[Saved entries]

__________________________________________________

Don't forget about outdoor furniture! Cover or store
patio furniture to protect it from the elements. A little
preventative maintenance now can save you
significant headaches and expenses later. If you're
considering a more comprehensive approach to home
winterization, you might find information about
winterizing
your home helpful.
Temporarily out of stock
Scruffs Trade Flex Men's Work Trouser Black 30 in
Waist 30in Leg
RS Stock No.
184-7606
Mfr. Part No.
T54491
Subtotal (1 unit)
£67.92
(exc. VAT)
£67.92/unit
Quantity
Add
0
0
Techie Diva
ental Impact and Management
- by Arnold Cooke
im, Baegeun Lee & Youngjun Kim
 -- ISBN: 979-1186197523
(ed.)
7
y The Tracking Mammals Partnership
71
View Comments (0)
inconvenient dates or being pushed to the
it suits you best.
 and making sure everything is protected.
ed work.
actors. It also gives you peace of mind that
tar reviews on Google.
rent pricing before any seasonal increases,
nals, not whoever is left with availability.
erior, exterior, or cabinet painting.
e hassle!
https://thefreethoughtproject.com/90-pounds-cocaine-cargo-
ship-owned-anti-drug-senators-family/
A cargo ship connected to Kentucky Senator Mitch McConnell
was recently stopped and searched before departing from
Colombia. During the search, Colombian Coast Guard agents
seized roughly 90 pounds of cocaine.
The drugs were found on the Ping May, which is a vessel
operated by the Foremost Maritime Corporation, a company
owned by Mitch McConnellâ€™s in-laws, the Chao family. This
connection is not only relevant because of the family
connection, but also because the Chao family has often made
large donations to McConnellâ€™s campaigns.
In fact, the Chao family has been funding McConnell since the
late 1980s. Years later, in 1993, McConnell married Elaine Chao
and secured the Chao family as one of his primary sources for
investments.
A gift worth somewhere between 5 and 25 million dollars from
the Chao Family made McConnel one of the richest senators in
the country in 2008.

__________________________________________________

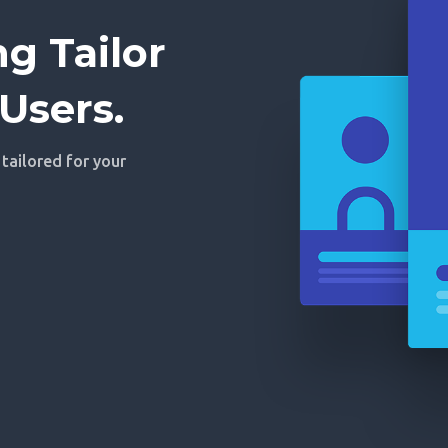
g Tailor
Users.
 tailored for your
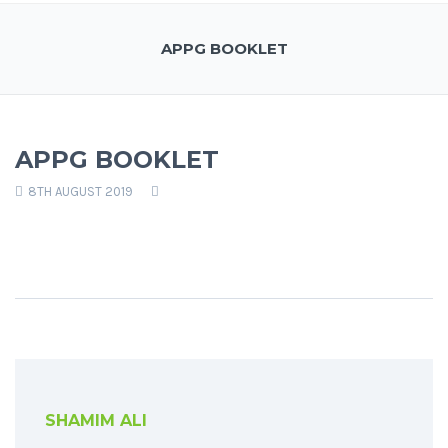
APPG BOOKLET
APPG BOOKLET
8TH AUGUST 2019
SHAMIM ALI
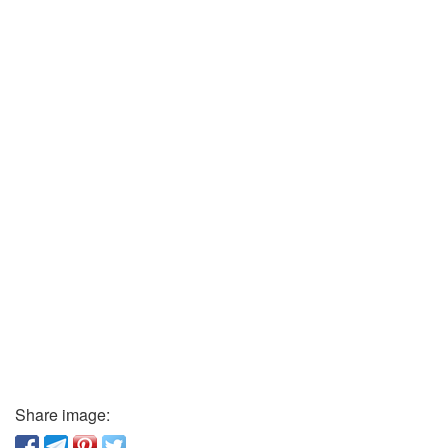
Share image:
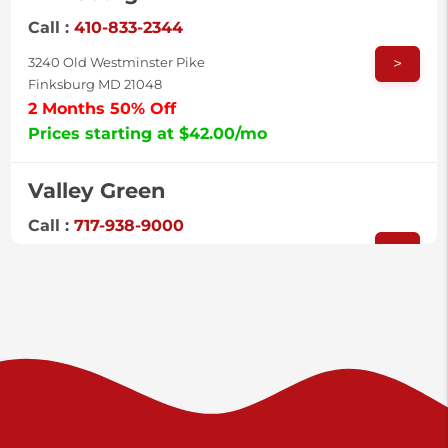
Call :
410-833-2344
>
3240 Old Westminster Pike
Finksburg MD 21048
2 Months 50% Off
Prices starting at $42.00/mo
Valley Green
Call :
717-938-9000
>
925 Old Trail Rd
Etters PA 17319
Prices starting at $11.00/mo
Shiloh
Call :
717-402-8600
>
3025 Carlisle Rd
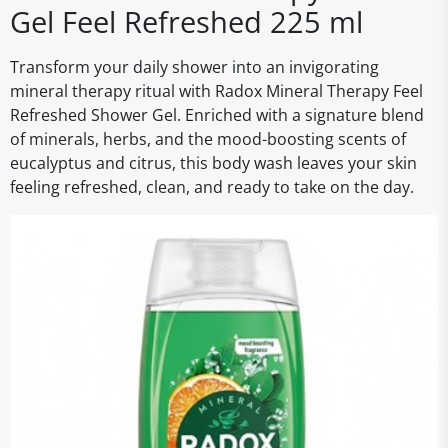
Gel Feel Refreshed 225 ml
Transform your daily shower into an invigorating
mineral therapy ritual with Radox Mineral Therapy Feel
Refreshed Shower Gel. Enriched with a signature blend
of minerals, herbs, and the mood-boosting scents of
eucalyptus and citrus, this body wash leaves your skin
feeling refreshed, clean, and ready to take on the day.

__________________________________________________

▶ Directions for this task:
Scan the lines above for "Don't forget about" and for "seized roughly 90 pounds of cocaine.". Repeat exactly the line holding each of them and every line in between.

▶ Exercise response:
Don't forget about outdoor furniture! Cover or store
patio furniture to protect it from the elements. A little
preventative maintenance now can save you
significant headaches and expenses later. If you're
considering a more comprehensive approach to home
winterization, you might find information about
winterizing
your home helpful.
Temporarily out of stock
Scruffs Trade Flex Men's Work Trouser Black 30 in
Waist 30in Leg
RS Stock No.
184-7606
Mfr. Part No.
T54491
Subtotal (1 unit)
£67.92
(exc. VAT)
£67.92/unit
Quantity
Add
0
0
Techie Diva
ental Impact and Management
- by Arnold Cooke
im, Baegeun Lee & Youngjun Kim
 -- ISBN: 979-1186197523
(ed.)
7
y The Tracking Mammals Partnership
71
View Comments (0)
inconvenient dates or being pushed to the
it suits you best.
 and making sure everything is protected.
ed work.
actors. It also gives you peace of mind that
tar reviews on Google.
rent pricing before any seasonal increases,
nals, not whoever is left with availability.
erior, exterior, or cabinet painting.
e hassle!
https://thefreethoughtproject.com/90-pounds-cocaine-cargo-
ship-owned-anti-drug-senators-family/
A cargo ship connected to Kentucky Senator Mitch McConnell
was recently stopped and searched before departing from
Colombia. During the search, Colombian Coast Guard agents
seized roughly 90 pounds of cocaine.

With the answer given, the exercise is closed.